-- Opening Marker --

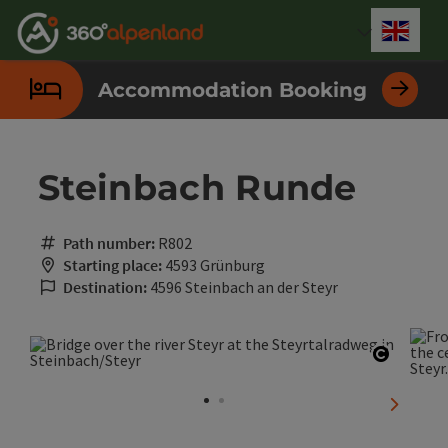
Accesskey
Accesskey
Accesskey
Accesskey
Accesskey
Accesskey
Accesskey
Accesskey
[0]
[1]
[2]
[3]
[4]
[5]
[6]
[7]
Engli
Select
Accommodation Booking
Steinbach Runde
Path number:
R802
Starting place:
4593 Grünburg
Destination:
4596 Steinbach an der Steyr
Open co
next sli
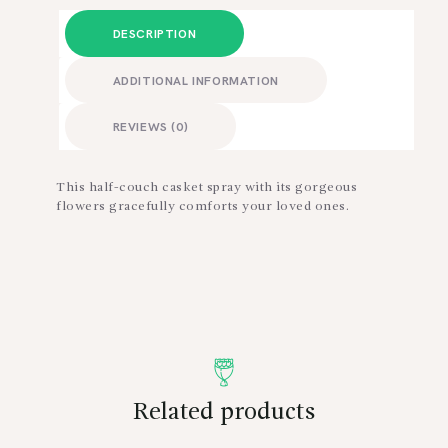
DESCRIPTION
ADDITIONAL INFORMATION
REVIEWS (0)
This half-couch casket spray with its gorgeous
flowers gracefully comforts your loved ones.
Related products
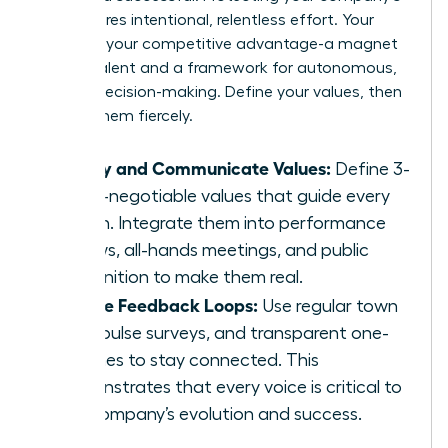
soul requires intentional, relentless effort. Your
culture is your competitive advantage-a magnet
for top talent and a framework for autonomous,
aligned decision-making. Define your values, then
defend them fiercely.
Codify and Communicate Values:
Define 3-
5 non-negotiable values that guide every
action. Integrate them into performance
reviews, all-hands meetings, and public
recognition to make them real.
Create Feedback Loops:
Use regular town
halls, pulse surveys, and transparent one-
on-ones to stay connected. This
demonstrates that every voice is critical to
the company’s evolution and success.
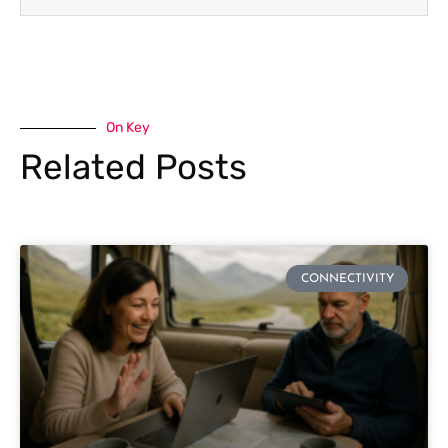
On Key
Related Posts
CONNECTIVITY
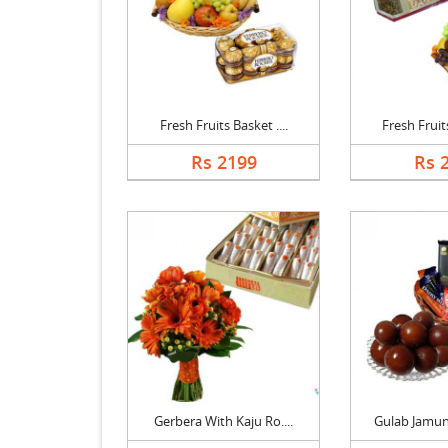
Fresh Fruits Basket ....
Fresh Fruits
Rs 2199
Rs 
Gerbera With Kaju Ro....
Gulab Jamun 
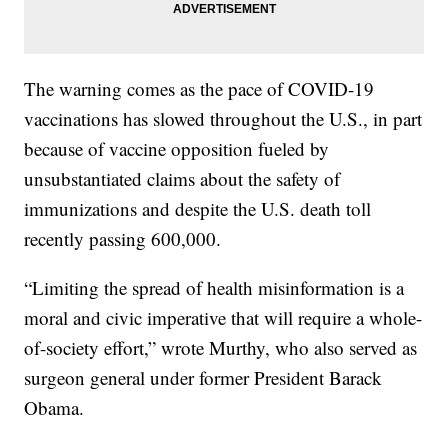
The warning comes as the pace of COVID-19
vaccinations has slowed throughout the U.S., in part
because of vaccine opposition fueled by
unsubstantiated claims about the safety of
immunizations and despite the U.S. death toll
recently passing 600,000.
“Limiting the spread of health misinformation is a
moral and civic imperative that will require a whole-
of-society effort,” wrote Murthy, who also served as
surgeon general under former President Barack
Obama.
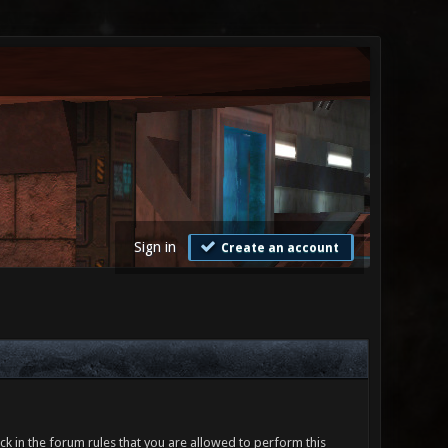
Sign in
Create an account
ck in the forum rules that you are allowed to perform this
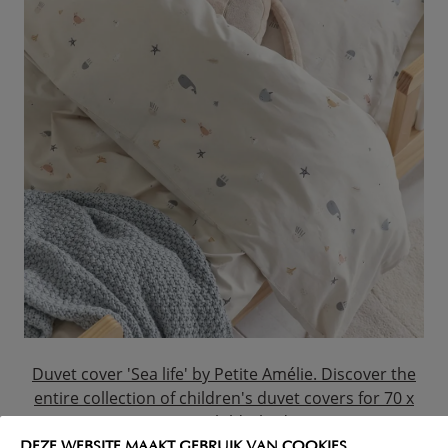
Duvet cover 'Sea life' by Petite Amélie. Discover the
entire collection of children's duvet covers for 70 x
140 cm child's beds.
DEZE WEBSITE MAAKT GEBRUIK VAN COOKIES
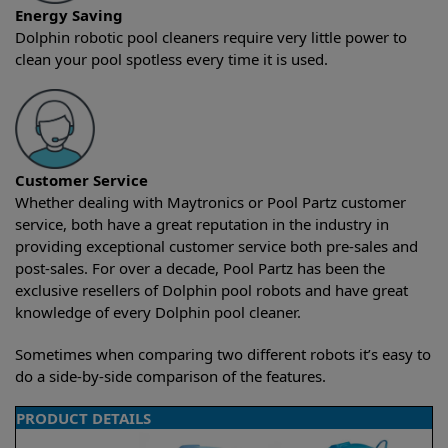
Energy Saving
Dolphin robotic pool cleaners require very little power to
clean your pool spotless every time it is used.
Customer Service
Whether dealing with Maytronics or Pool Partz customer
service, both have a great reputation in the industry in
providing exceptional customer service both pre-sales and
post-sales. For over a decade, Pool Partz has been the
exclusive resellers of Dolphin pool robots and have great
knowledge of every Dolphin pool cleaner.
Sometimes when comparing two different robots it’s easy to
do a side-by-side comparison of the features.
PRODUCT DETAILS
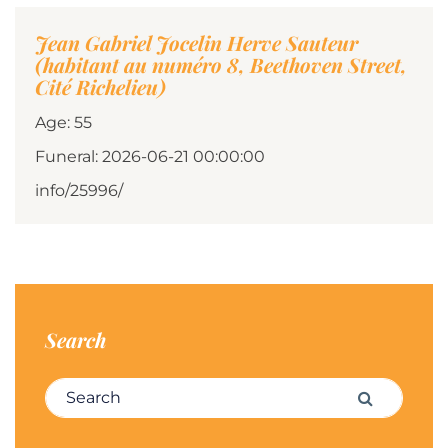
Jean Gabriel Jocelin Herve Sauteur
(habitant au numéro 8, Beethoven Street,
Cité Richelieu)
Age: 55
Funeral: 2026-06-21 00:00:00
info/25996/
Search
Search for:
Search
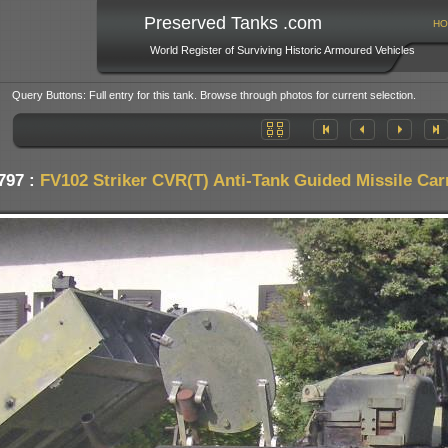
Preserved Tanks .com
HO
World Register of Surviving Historic Armoured Vehicles
Query Buttons: Full entry for this tank. Browse through photos for current selection.
797 :
FV102 Striker CVR(T) Anti-Tank Guided Missile Car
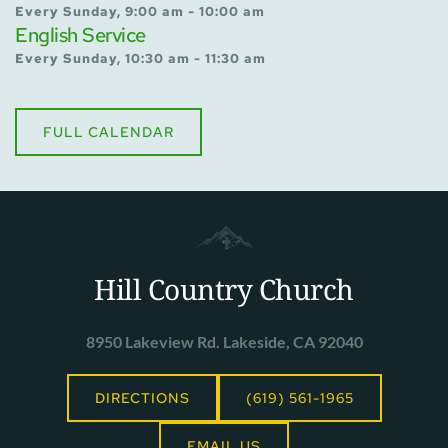
Every Sunday, 9:00 am - 10:00 am
English Service
Every Sunday, 10:30 am - 11:30 am
FULL CALENDAR
Hill Country Church
8950 Lakeview Rd. Lakeside, CA 92040
DIRECTIONS
(619) 561-1965
EMAIL US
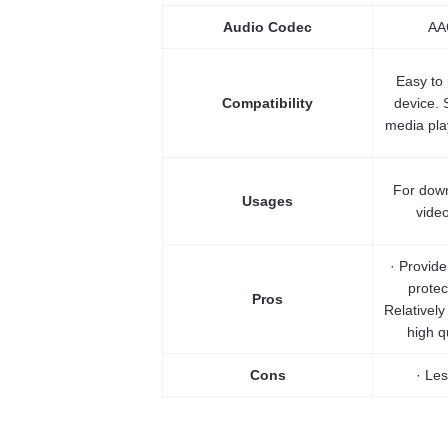
Audio Codec
AA
Easy to
Compatibility
device. 
media play
For down
Usages
vide
· Provid
protec
Pros
Relatively
high q
Cons
· Les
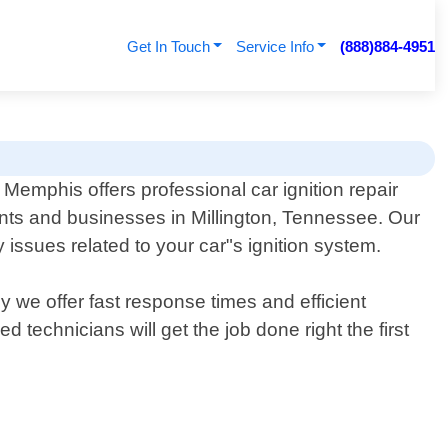
Get In Touch
Service Info
(888)884-4951
Memphis offers professional car ignition repair
ents and businesses in Millington, Tennessee. Our
issues related to your car"s ignition system.
y we offer fast response times and efficient
 technicians will get the job done right the first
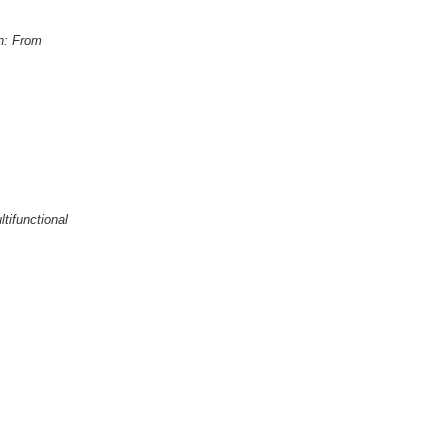
on: From
tifunctional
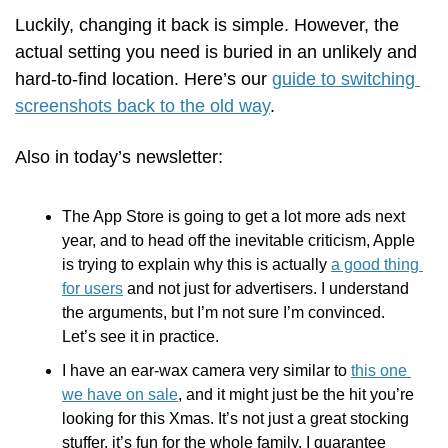
Luckily, changing it back is simple. However, the 
actual setting you need is buried in an unlikely and 
hard-to-find location. Here’s our 
guide to switching 
screenshots back to the old way
.  
Also in today’s newsletter:
The App Store is going to get a lot more ads next 
year, and to head off the inevitable criticism, Apple 
is trying to explain why this is actually 
a good thing 
for users
 and not just for advertisers. I understand 
the arguments, but I’m not sure I’m convinced. 
Let’s see it in practice.
I have an ear-wax camera very similar to 
this one 
we have on sale
, and it might just be the hit you’re 
looking for this Xmas. It’s not just a great stocking 
stuffer, it’s fun for the whole family. I guarantee 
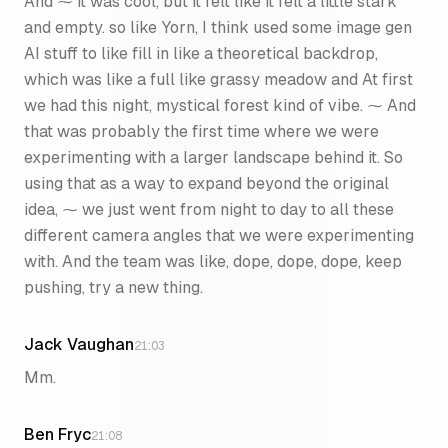
And ⁓ it was cool, but it felt like it felt a little stark
and empty. so like Yorn, I think used some image gen
AI stuff to like fill in like a theoretical backdrop,
which was like a full like grassy meadow and At first
we had this night, mystical forest kind of vibe. ⁓ And
that was probably the first time where we were
experimenting with a larger landscape behind it. So
using that as a way to expand beyond the original
idea, ⁓ we just went from night to day to all these
different camera angles that we were experimenting
with. And the team was like, dope, dope, dope, keep
pushing, try a new thing.
Jack Vaughan
21:03
Mm.
Ben Fryc
21:08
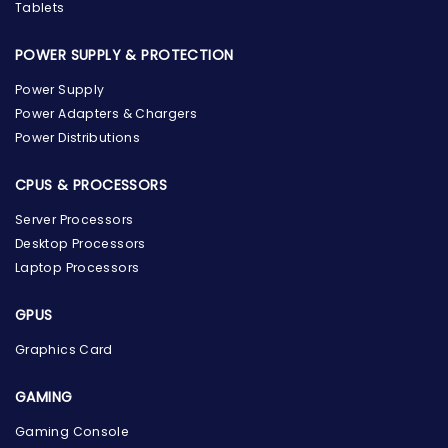
Tablets
POWER SUPPLY & PROTECTION
Power Supply
Power Adapters & Chargers
Power Distributions
CPUS & PROCESSORS
Server Processors
Desktop Processors
Laptop Processors
GPUS
Graphics Card
GAMING
Gaming Console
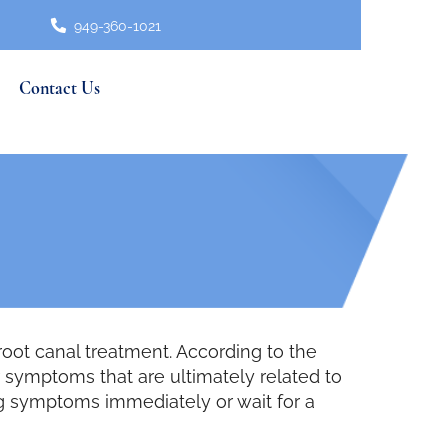
949-360-1021
Contact Us
oot canal treatment. According to the
 symptoms that are ultimately related to
ng symptoms immediately or wait for a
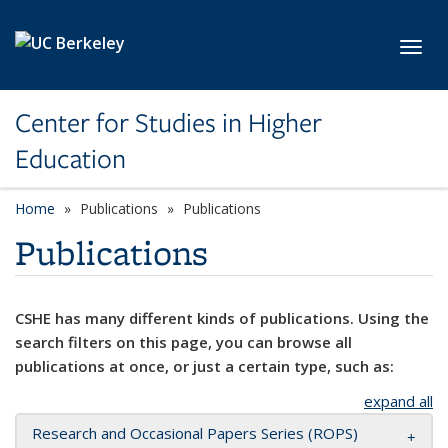
Skip to main content
Toggl
Center for Studies in Higher
Education
Home
Publications
Publications
Publications
CSHE has many different kinds of publications. Using the
search filters on this page, you can browse all
publications at once, or just a certain type, such as:
expand all
Research and Occasional Papers Series (ROPS)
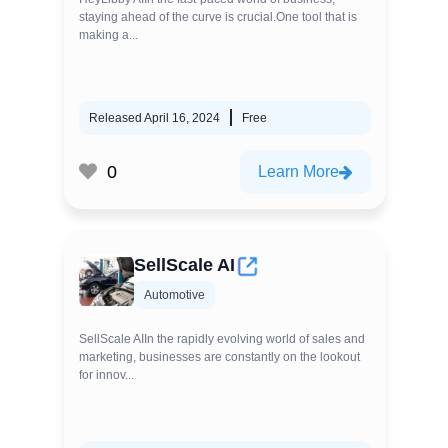
staying ahead of the curve is crucial.One tool that is
making a...
Released April 16, 2024
Free
0
Learn More
SellScale AI
Automotive
SellScale AIIn the rapidly evolving world of sales and
marketing, businesses are constantly on the lookout
for innov...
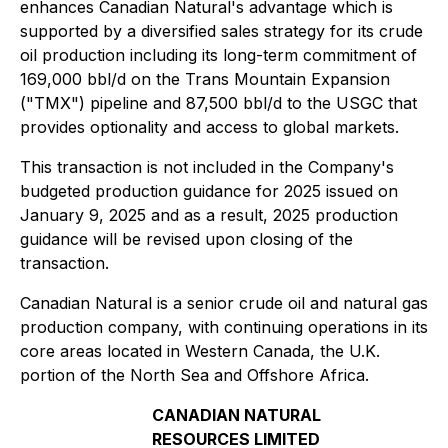
enhances Canadian Natural's advantage which is
supported by a diversified sales strategy for its crude
oil production including its long-term commitment of
169,000 bbl/d on the Trans Mountain Expansion
("TMX") pipeline and 87,500 bbl/d to the USGC that
provides optionality and access to global markets.
This transaction is not included in the Company's
budgeted production guidance for 2025 issued on
January 9, 2025 and as a result, 2025 production
guidance will be revised upon closing of the
transaction.
Canadian Natural is a senior crude oil and natural gas
production company, with continuing operations in its
core areas located in Western Canada, the U.K.
portion of the North Sea and Offshore Africa.
CANADIAN NATURAL
RESOURCES LIMITED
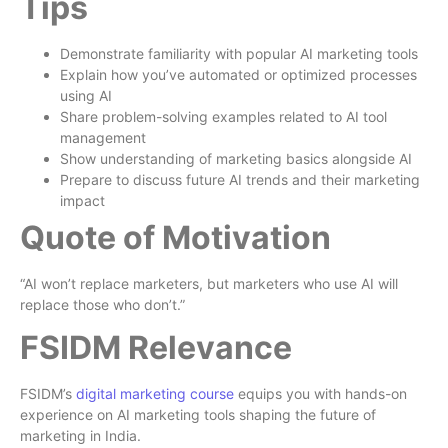
Tips
Demonstrate familiarity with popular AI marketing tools
Explain how you’ve automated or optimized processes
using AI
Share problem-solving examples related to AI tool
management
Show understanding of marketing basics alongside AI
Prepare to discuss future AI trends and their marketing
impact
Quote of Motivation
“AI won’t replace marketers, but marketers who use AI will
replace those who don’t.”
FSIDM Relevance
FSIDM’s
digital marketing course
equips you with hands-on
experience on AI marketing tools shaping the future of
marketing in India.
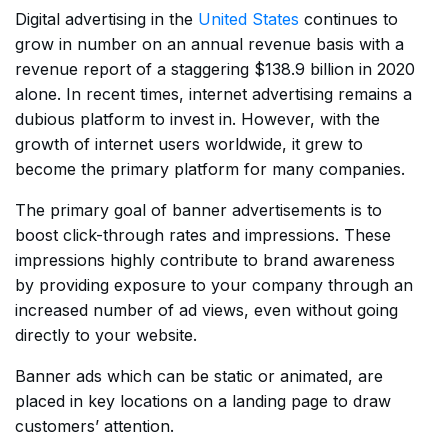
Digital advertising in the
United States
continues to
grow in number on an annual revenue basis with a
revenue report of a staggering $138.9 billion in 2020
alone. In recent times, internet advertising remains a
dubious platform to invest in. However, with the
growth of internet users worldwide, it grew to
become the primary platform for many companies.
The primary goal of banner advertisements is to
boost click-through rates and impressions. These
impressions highly contribute to brand awareness
by providing exposure to your company through an
increased number of ad views, even without going
directly to your website.
Banner ads which can be static or animated, are
placed in key locations on a landing page to draw
customers’ attention.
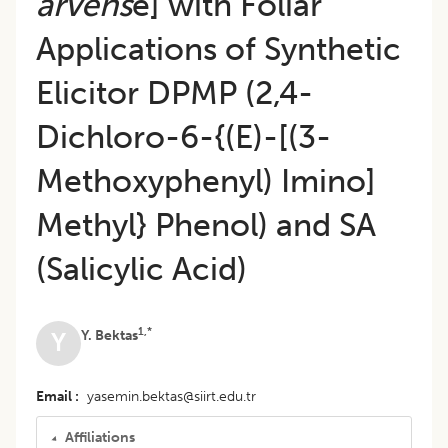
arvens
e] with Foliar
Applications of Synthetic
Elicitor DPMP (2,4-
Dichloro-6-{(E)-[(3-
Methoxyphenyl) Imino]
Methyl} Phenol) and SA
(Salicylic Acid)
1,*
Y. Bektas
Y
Email
yasemin.bektas@siirt.edu.tr
Affiliations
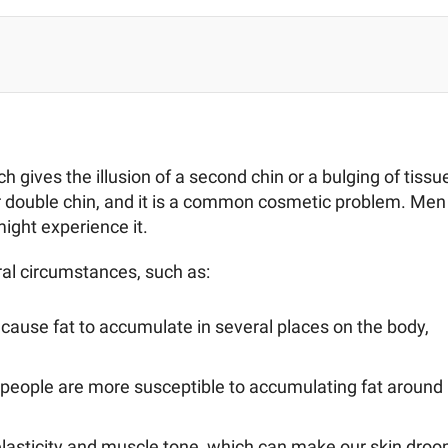
 gives the illusion of a second chin or a bulging of tissu
or double chin, and it is a common cosmetic problem. Men
ight experience it.
ral circumstances, such as:
cause fat to accumulate in several places on the body,
n people are more susceptible to accumulating fat around
elasticity and muscle tone, which can make our skin droo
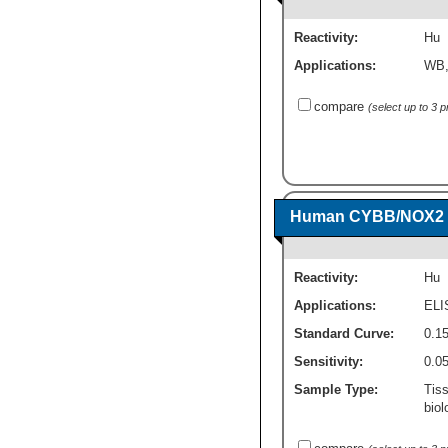
Reactivity:
Hu
Applications:
WB
compare
(select up to 3 
Human CYBB/NOX2 - 
Reactivity:
Hu
Applications:
ELI
Standard Curve:
0.15
Sensitivity:
0.0
Sample Type:
Tis
biol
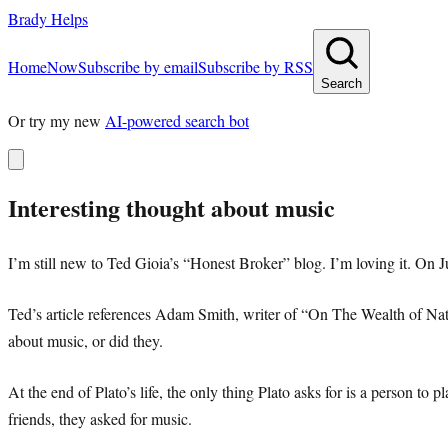
Brady Helps
Home
Now
Subscribe by email
Subscribe by RSS
Search
Or try my new
AI-powered search bot
Interesting thought about music
I’m still new to Ted Gioia’s “Honest Broker” blog. I’m loving it. On J
Ted’s article references Adam Smith, writer of “On The Wealth of Nati
about music, or did they.
At the end of Plato’s life, the only thing Plato asks for is a person to
friends, they asked for music.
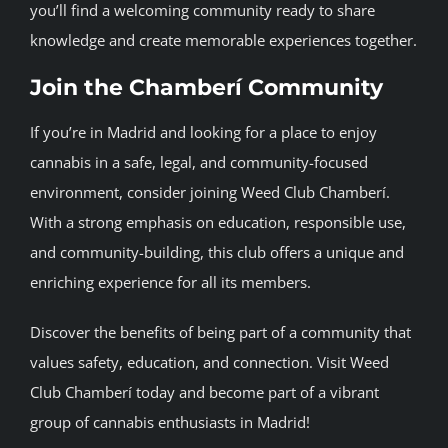
you’ll find a welcoming community ready to share
knowledge and create memorable experiences together.
Join the Chamberí Community
If you’re in Madrid and looking for a place to enjoy
cannabis in a safe, legal, and community-focused
environment, consider joining Weed Club Chamberí.
With a strong emphasis on education, responsible use,
and community-building, this club offers a unique and
enriching experience for all its members.
Discover the benefits of being part of a community that
values safety, education, and connection. Visit Weed
Club Chamberí today and become part of a vibrant
group of cannabis enthusiasts in Madrid!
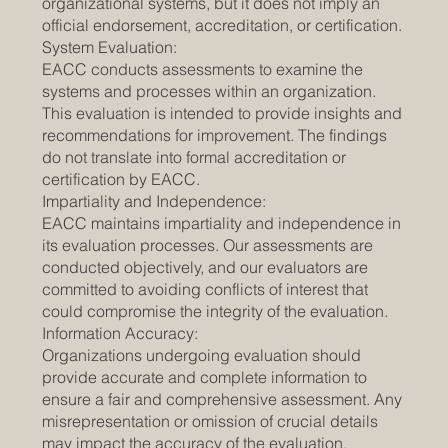
organizational systems, but it does not imply an
official endorsement, accreditation, or certification.
System Evaluation:
EACC conducts assessments to examine the
systems and processes within an organization.
This evaluation is intended to provide insights and
recommendations for improvement. The findings
do not translate into formal accreditation or
certification by EACC.
Impartiality and Independence:
EACC maintains impartiality and independence in
its evaluation processes. Our assessments are
conducted objectively, and our evaluators are
committed to avoiding conflicts of interest that
could compromise the integrity of the evaluation.
Information Accuracy:
Organizations undergoing evaluation should
provide accurate and complete information to
ensure a fair and comprehensive assessment. Any
misrepresentation or omission of crucial details
may impact the accuracy of the evaluation.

-- Closing Marker --

Description of the task :: Each line from the first line of the material above through the line containing "REVIEWS (0)" is to be reproduced exactly, with both ends kept and pictures left out.

Final answer ::
Accesskey
Accesskey
Accesskey
Accesskey
Accesskey
Accesskey
Accesskey
Accesskey
[0]
[1]
[2]
[3]
[4]
[5]
[6]
[7]
Engli
Select
Accommodation Booking
Steinbach Runde
Path number:
R802
Starting place:
4593 Grünburg
Destination:
4596 Steinbach an der Steyr
Open co
next sli
DESCRIPTION
ADDITIONAL INFORMATION
REVIEWS (0)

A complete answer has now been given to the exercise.